The reason is that the wireless link acts as a
bottleneck: the internal FIFOs
of the WRT54G fill up, servicing queued packets increases the overall
service time. The
queueing
delay becomes the dominant factor in the RTT: when a packet
arrives at the wireless router, it can only be delivered when all other
packets preceding it in the queue have left.
In the
extreme case, just
before the loss occurs, the packet will have
a time approximating the FIFO length multiplied by the time to put a
single packet on the link. U
sing
RTT/2 = 1millisecond as service time, the queue length is an estimated
1000 packets.
The loss is detected late. DCCP does not currently support Early
Congestion Notification
(with
ECN, one can set a minimum threshold, after which packets get marked,
so that e.g. a congestion
notification can be
delivered at a queue lengh of, say, 200 packets instead of the
estimated 1000 packets above).
Such a notification is highly desirable, since the
build-up of the queueing delay can take
much longer than in the above case (10 seconds): for
example, when using a CBR source slightly above link bandwidth. This
is shown in the graph below, where a 7Mbps constant bitrate source was
used (
iperf -d -b7m):
This time it took over one minute until finally the
loss occurred at 70 seconds. At this time the RTT was 1.2 seconds,
which is frustrating/unusable for interactive applications.
3.3 Verifying the throughput reported in the graphs
To summarise the preceding section, we can
verify the computed value of X_calc.
At the time the loss occurred
(around
5 seconds), the graph
for X_calc showed a value of approximately 800 Kbps.
The payload size was
s = 1400
bytes, the loss rate
p
was approximately
0.2 %
(taken from graphs above).
When the loss occurred, shortly after the 5-second
mark, the
RTT computed at
the sender was circa
400
milliseconds. Plugging these values into the
TCP
throughput
equation in section 3.1 of RFC 3448 results in an
X_calc of
753 Kbps. With the given
estimation errors, this value agrees well with the plotted value of
X_calc.
Thus there is
double punishment:
(i) the large queues cause Late Congestion Notification, (ii) the RTT
increase further decreases X_calc.
When p and RTT decay towards more
realistic values, X_calc more closely resembles the available
bandwidth. This occurs in the above X_calc plot after circa 15 seconds.
The figure below confirms this trend, it was taken from an even longer
trace (3 minutes):
X_calc now oscillates around 7 Mbps,
which is a more realistic estimate of the available bandwidth.

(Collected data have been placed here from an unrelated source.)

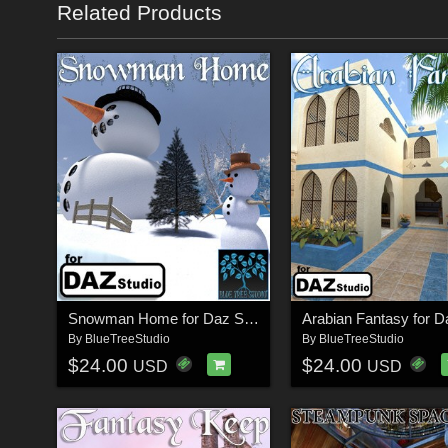
Related Products
Snowman Home for Daz Studio
By
BlueTreeStudio
By
BlueTreeStudio
$24.00
$24.00
USD
USD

3.4 Evolution of the RTT over a longer period
One would expect that CCID3's
RTT
measurement finally approaches the link RTT of 2 milliseconds,
but such is not the case, as the following long-term plot shows. Again
iperf
was used in
bytestream-mode
(maximum
speed).
The effective RTT reaches an average of
200 milliseconds. This is because the system is under load. If we
deliberately choose a
very low load,
such as 2 Mbps CBR traffic, a plot like the one below results.
If we
increase
from 2 Mbps to 5 Mbps, more spikes in the RTT result, as shown
in the plot below.
Finally, if we choose 6 Mbps
(close to the available maximum),
a build-up of queueing delay can be seen:
In this test run (with 6 Mbps constant bitrate
input), there was no loss. Increasing the input rate further
leads to the graphs shown at the begin of this section.

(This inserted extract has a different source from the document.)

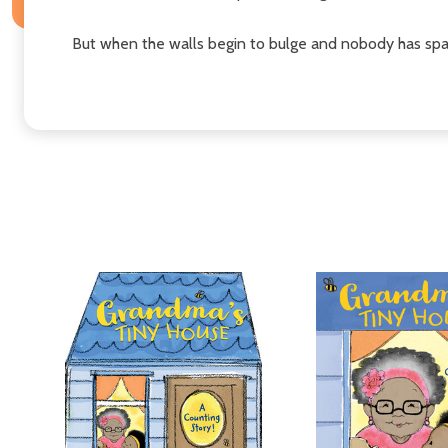
But when the walls begin to bulge and nobody has spa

3.5 Evolution of X_recv and long-term decay of p
The following diagrams were obtained from a very long run
(> 15 minutes). The
receiver-estimated bitrate X_recv finally stabilises at around 7 Mbps,
which agrees with the average of X_calc shown above.

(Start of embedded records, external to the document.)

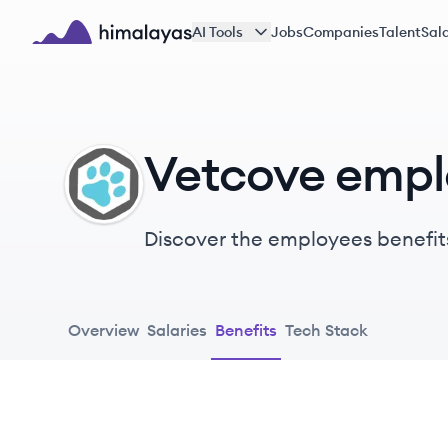
Skip to main content
AI Tools
Jobs
Companies
Talent
Sala
Himalayas logo
Vetcove empl
VE
Discover the employees benefit
Overview
Salaries
Benefits
Tech Stack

It takes a long time for the
loss to decay, in an
exponentially decreasing fashion:
3.6 Slow-start
By zooming in on the graphs for the
first second, slow-start can be observed. The following graph shows the
evolution of X_recv, which is the only parameter affecting X during
slow-start:
This can in turn be contrasted with the
growth of the RTT during this period, plotted below.
This diagram reiterates the observations
of the earlier RTT diagrams. Here, the staircase-like increase is much
better to see. (The initial
minimum of the RTT at the begin was measured to be 1.67 milliseconds.)